Licht und Holz zum Lob Gottes
Die Ankunft der neuen Prinzipalstücke im Evangelischen Predigerseminar Wittenberg fiel auf einen unruhigen Tag.
Von Corinna Nitz
Es war, erinnert sich Hanna Kasparick, der 5. Oktober: Sturmtief Xavier zog mit Orkanböen übers Land und hinterließ auch in der Lutherstadt und Umgebung Schäden, besonders in der Natur. Unversehrt gelangten indes die Preziosen ins Schloss zum Predigerseminar. Später, sagt dessen scheidende Direktorin, da haben beim Aufbau der Prinzipalien die Vikare das Lied »Großer Gott, wir loben dich« gesungen. Gründe zu loben und zu danken, gibt es in diesen Tagen wohl einige. Denn nach Jahren des Exils, verbunden auch mit Rückschlägen auf der Großbaustelle Schloss, ist das Seminar nun in seinem neuen Domizil angekommen. Die Trauerarbeit über den Auszug aus dem Augusteum und den »Verlust« desselben im Jahr 2012 an die Stiftung Luthergedenkstätten in Sachsen-Anhalt scheint bewältigt.

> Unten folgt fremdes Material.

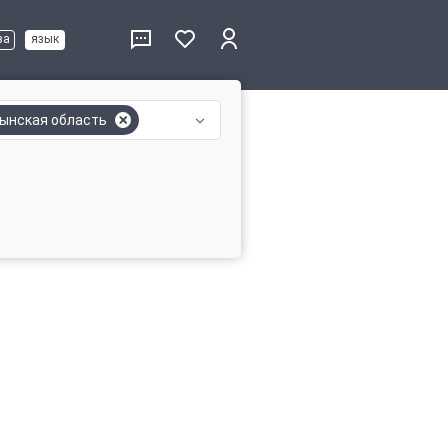
ва
язык
ынская область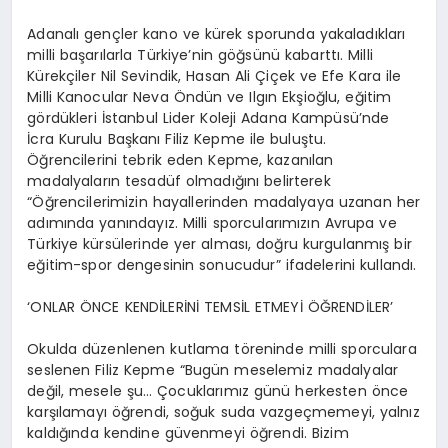
Adanalı gençler kano ve kürek sporunda yakaladıkları
milli başarılarla Türkiye’nin göğsünü kabarttı. Milli
Kürekçiler
Nil Sevindik, Hasan Ali Çiçek ve Efe Kara ile
Milli Kanocular Neva Öndün ve Ilgın Ekşioğlu, eğitim
gördükleri İstanbul Lider Koleji Adana Kampüsü’nde
İcra Kurulu Başkanı Filiz Kepme ile buluştu.
Öğrencilerini tebrik eden Kepme, kazanılan
madalyaların tesadüf olmadığını belirterek
“Öğrencilerimizin hayallerinden madalyaya uzanan her
adımında yanındayız. Milli sporcularımızın Avrupa ve
Türkiye kürsülerinde yer alması, doğru kurgulanmış bir
eğitim-spor dengesinin sonucudur” ifadelerini kullandı.
‘ONLAR ÖNCE KENDİLERİNİ TEMSİL ETMEYİ ÖĞRENDİLER’
Okulda düzenlenen kutlama töreninde milli sporculara
seslenen Filiz Kepme
“Bugün meselemiz madalyalar
değil, mesele şu… Çocuklarımız günü herkesten önce
karşılamayı öğrendi, soğuk suda vazgeçmemeyi, yalnız
kaldığında kendine güvenmeyi öğrendi. Bizim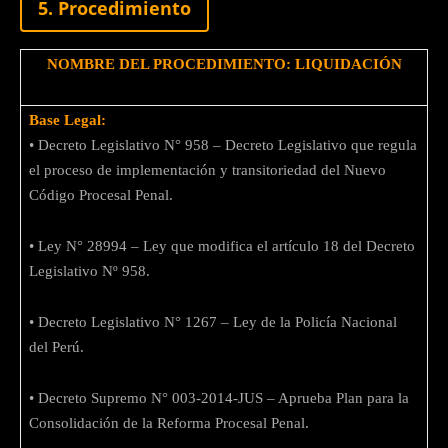
5. Procedimiento
NOMBRE DEL PROCEDIMIENTO: LIQUIDACIÓN
Base Legal:
• Decreto Legislativo N° 958 – Decreto Legislativo que regula
el proceso de implementación y transitoriedad del Nuevo
Código Procesal Penal.
• Ley N° 28994 – Ley que modifica el artículo 18 del Decreto
Legislativo Nº 958.
• Decreto Legislativo N° 1267 – Ley de la Policía Nacional
del Perú.
• Decreto Supremo N° 003-2014-JUS – Aprueba Plan para la
Consolidación de la Reforma Procesal Penal.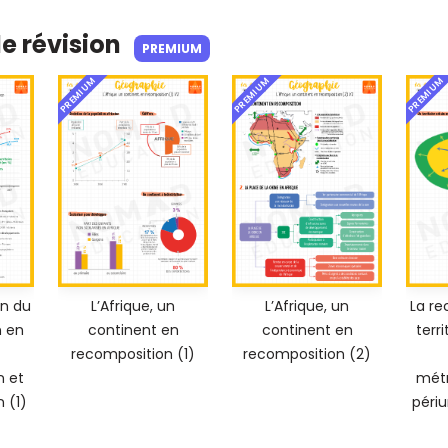
de révision
PREMIUM
PREMIUM
PREMIUM
PREMIUM
on du
L’Afrique, un
L’Afrique, un
La re
n en
continent en
continent en
terr
recomposition (1)
recomposition (2)
n et
métr
 (1)
périu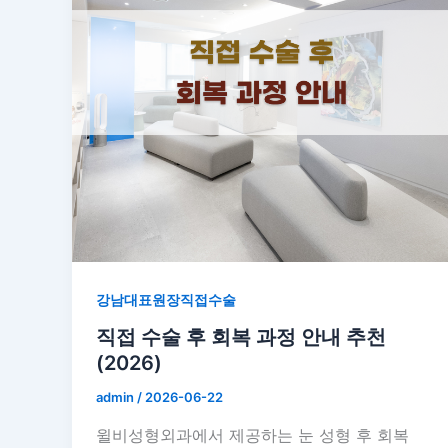
강남대표원장직접수술
직접 수술 후 회복 과정 안내 추천
(2026)
admin
/
2026-06-22
윌비성형외과에서 제공하는 눈 성형 후 회복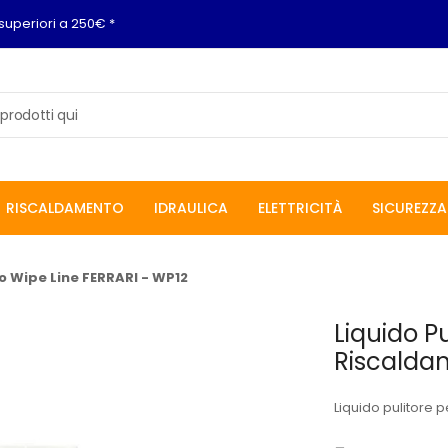
superiori a 250€ *
RISCALDAMENTO
IDRAULICA
ELETTRICITÀ
SICUREZZA
o Wipe Line FERRARI - WP12
Liquido Pu
Riscaldam
Liquido pulitore 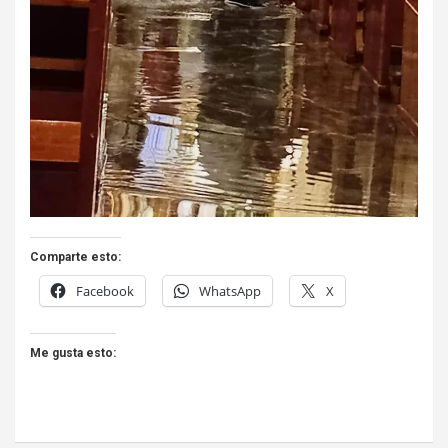
Comparte esto:
Facebook
WhatsApp
X
Me gusta esto: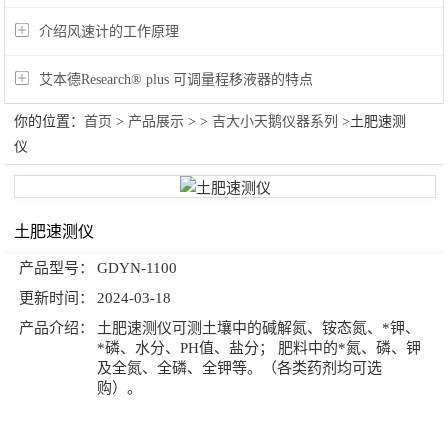
介绍风速计的工作原理
艾本德Research® plus 可调量程移液器的特点
你的位置：
首页
>
产品展示
> >
吉大小天鹅仪器系列
>土肥速测
仪
土肥速测仪
产品型号：
GDYN-1100
更新时间：
2024-03-18
产品介绍：
土肥速测仪可测土壤中的碱解氮、铵态氮、*钾、
*磷、水分、PH值、盐分； 肥料中的*氮、磷、钾
及全氮、全磷、全钾等。（各类药剂均可选
购）。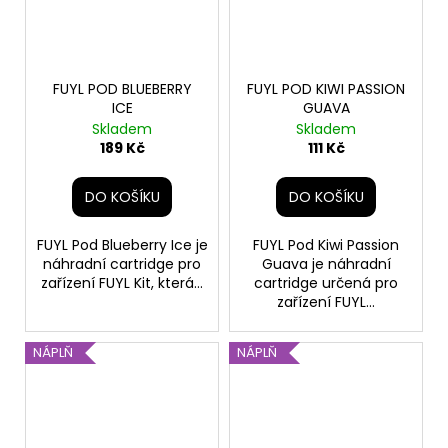
FUYL POD BLUEBERRY
FUYL POD KIWI PASSION
ICE
GUAVA
Skladem
Skladem
189 Kč
111 Kč
DO KOŠÍKU
DO KOŠÍKU
FUYL Pod Blueberry Ice je
FUYL Pod Kiwi Passion
náhradní cartridge pro
Guava je náhradní
zařízení FUYL Kit, která...
cartridge určená pro
zařízení FUYL...
NÁPLŇ
NÁPLŇ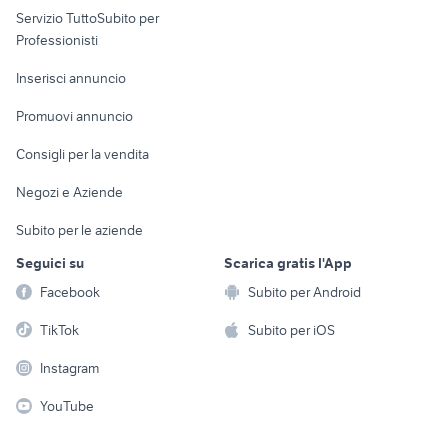
Servizio TuttoSubito per
persona
Informatica
Animali
Professionisti
Arredamento e
Console e
Accessori per
Casalinghi
Inserisci annuncio
Videogiochi
animali
Elettrodomestici
Promuovi annuncio
Audio/Video
Musica e Film
Giardino e Fai da te
Consigli per la vendita
Fotografia
Libri e Riviste
Abbigliamento e
Negozi e Aziende
Telefonia
Strumenti Musicali
Accessori
Subito per le aziende
Sports
Tutto per i bambini
Seguici su
Scarica gratis l'App
Biciclette
Facebook
Subito per Android
Collezionismo
TikTok
Subito per iOS
Instagram
YouTube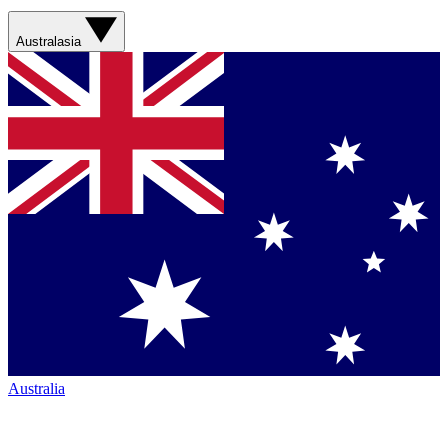
Australasia
Australia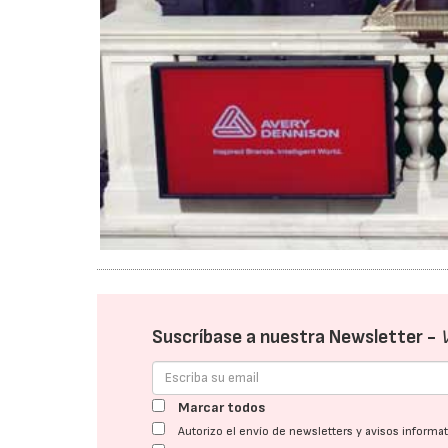
Suscríbase a nuestra Newsletter -
Marcar todos
Autorizo el envío de newsletters y avisos inform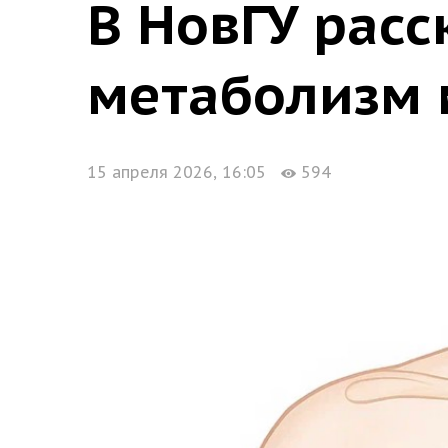
В НовГУ расс
метаболизм 
15 апреля 2026, 16:05
594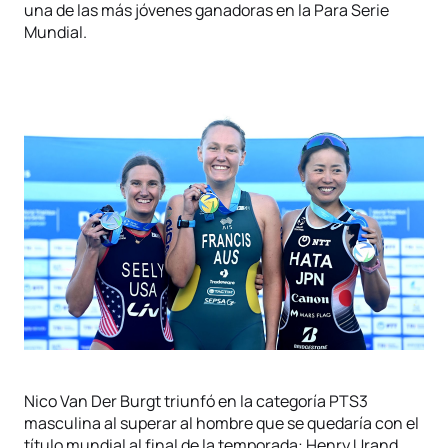
una de las más jóvenes ganadoras en la Para Serie
Mundial.
Nico Van Der Burgt triunfó en la categoría PTS3
masculina al superar al hombre que se quedaría con el
título mundial al final de la temporada: Henry Urand.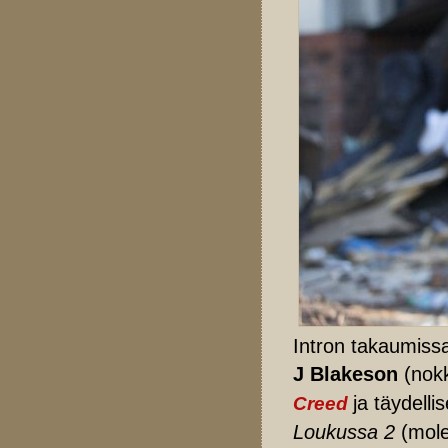
Intron takaumissa
J Blakeson
(nokk
ja täydell
Creed
Loukussa 2
(mole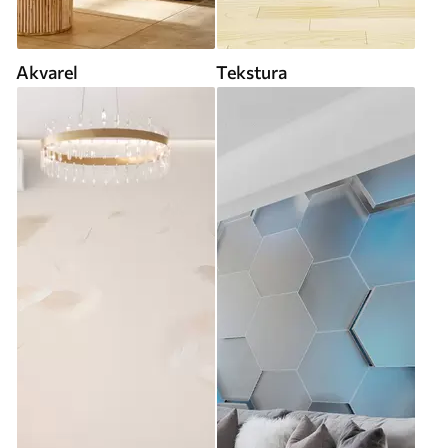
Akvarel
Tekstura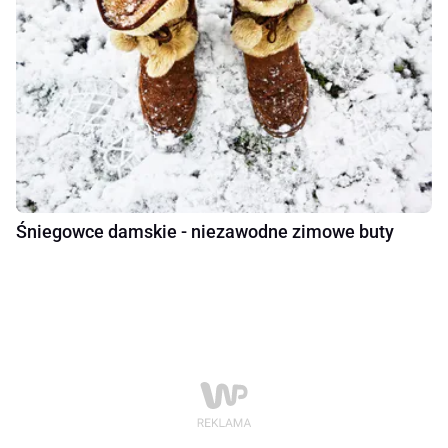
Śniegowce damskie - niezawodne zimowe buty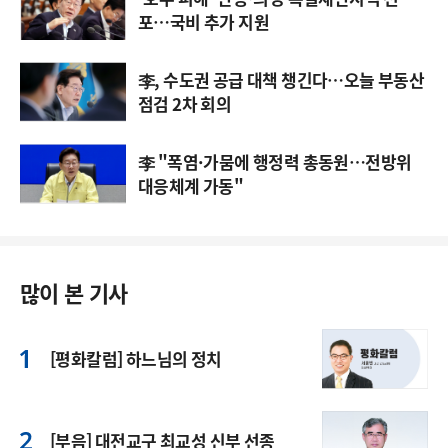
포…국비 추가 지원
李, 수도권 공급 대책 챙긴다…오늘 부동산
점검 2차 회의
李 "폭염·가뭄에 행정력 총동원…전방위
대응체계 가동"
많이 본 기사
[평화칼럼] 하느님의 정치
[부음] 대전교구 최교성 신부 선종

Grund zur Freude bieten die Prinzipalstücke, die der in München beheimatete Bildhauer Werner Mally für die Seminar-Aula, gern auch Winterkirche genannt, geschaffen hat. Altar, Taufe, Kanzel, Leuchter – herausgearbeitet aus geschichtetem Birkenholz. Sie wirken wie der Gegenentwurf zu den oftmals prunkvollen sakralen Ausstattungsgegenständen vergangener Zeiten in Kirchen. Und müsste man Mallys Arbeit mit Musik beschreiben, so fiele einem vielleicht Arvo Pärt ein. Dem estnischen Komponisten gelingt mit betörender Einfachheit und wenigen Tönen, wofür andere ein ganzes Orchester brauchen: Er berührt die Menschen, so sie dafür empfänglich sind, ganz unmittelbar und nicht selten tief.
Mally, der schon einige Prinzipalien konzipiert hat, verzichtet bei seiner Schöpfung für das Predigerseminar auf jegliche Form von Zierrat. Was wirkt, sind das Material und die Formen und, das vor allem, die dem Ganzen zugrunde liegende künstlerische Idee: So sei aus dem Altar die Taufe entstanden und aus der Taufe die Kanzel, die aufs Wort weist, welches im Osterleuchter schließlich Licht wird. Jenseits rezeptionsästhetischer Betrachtungen kann Kasparick freilich auch zur Genese dieser Prinzipalstücke Auskunft geben. So habe es bereits seit 2014 eine Beratergruppe gegeben: zu ihr gehörten neben anderen Christian Lehnert vom Liturgiewissenschaftlichen Institut an der Universität Leipzig, Bettina Seyderhelm als Kunstbeauftragte der Evangelischen Kirche in Mitteldeutschland und Thomas Erne, Direktor des Instituts für Kirchenbau (Marburg).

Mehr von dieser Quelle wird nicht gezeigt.